Boulengerella maculata, the spotted pike-characin or agujeta, is a species of freshwater ray-finned fish belonging to the family Ctenoluciidae, the pike-characins. This species is found in tropical South America.

==Taxonomy==
Boulengerella maculata was first formally described as Xiphostoma maculatum by the French zoologist Achille Valenciennes in Volume 22 of Histoire naturelle des poissons, coauthored with Georges Cuvier, which was published in 1850. The type locality was given as the Amazon River in Brazil. The genus name Xiphostoma was proposed in 1829 by Louis Agassiz but this name was preoccupied by Xiphostoma Kirby & Spence, 1828 in the insect order Hemiptera, and the name Boulengerella was proposed by Carl H. Eigenmann in 1903. Boulengerella is one of two genera within the pike-characin family, Ctenoluciidae, which is in the suborder Characoidei of the order Characiformes.

==Etymology==
Boulengerella maculata is a member of the genus Boulangerella, this name suffixes -ella, which indicates endearment, onto the surname Boulenger, honouring the Belgian-born British ichthyologist and herpetologist George Albert Boulenger of the British Museum (Natural History) who described the type species of this genus, Xiphostoma lateristriga in 1895. The specific name, maculata, means "spotted", a reference to the spots on the dorsal, anal and caudal fins, although the body has spots too.

==Description==
Boulengerella maculata has a maximum standard length of 31.9 cm. The dorsal fin is supported by between 9 and 11 soft rays while the anal fin contains between 10 and 12 soft rays. The dorsal fin is largely to the rear of the anal fin, a character shared with B. lateristriga, but not with any other species in the genus Boulengerella.

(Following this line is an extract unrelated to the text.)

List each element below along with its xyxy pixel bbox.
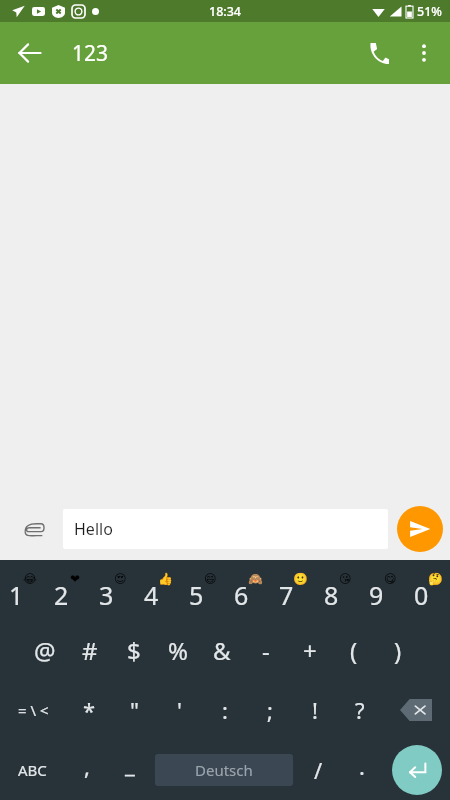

Other distinguishing features include the absence of a thin stripe along the flanks, the marbled pattern of the caudal fin and the dark spotting on the upper flanks and back, as well as differing scale counts.

==Distribution and habitat==
Boulengerella maculata is found in South America where it occurs in the river basins of the Amazon, Tocantins and Orinoco rivers in Bolivia, Brazil, Colombia, Ecuador, Peru and Venezuela. The spotted pike-characin is pelagic, the adults are sound in stretches of the main channels of rivers and larger tributaries which have an observable flow, in both white and blackwater rivers, they also occur in lakes on the floodplains of these rivers.

==Biology==
Boulengerella maculata is a predatory species. The fishes in genus Boulengerella hunt by hiding in the shade on the margins of the lake or river. When they see potential prey, typically smaller fishes, they use their pectoral fins to propel them, stealthily, towards the prey and to manoeuvre around the prey. They then strike the prey with a fasy movement propelled by the caudal fin. Once caught, they prey is manipulated using the mouth and swallowed head first. The adults are usually solitary but will form small groupps while the juveniles are typically found in schools.

==Utilisation==
Boulengerella maculata is wild caught for the aquarium trade, mainly from Brazil.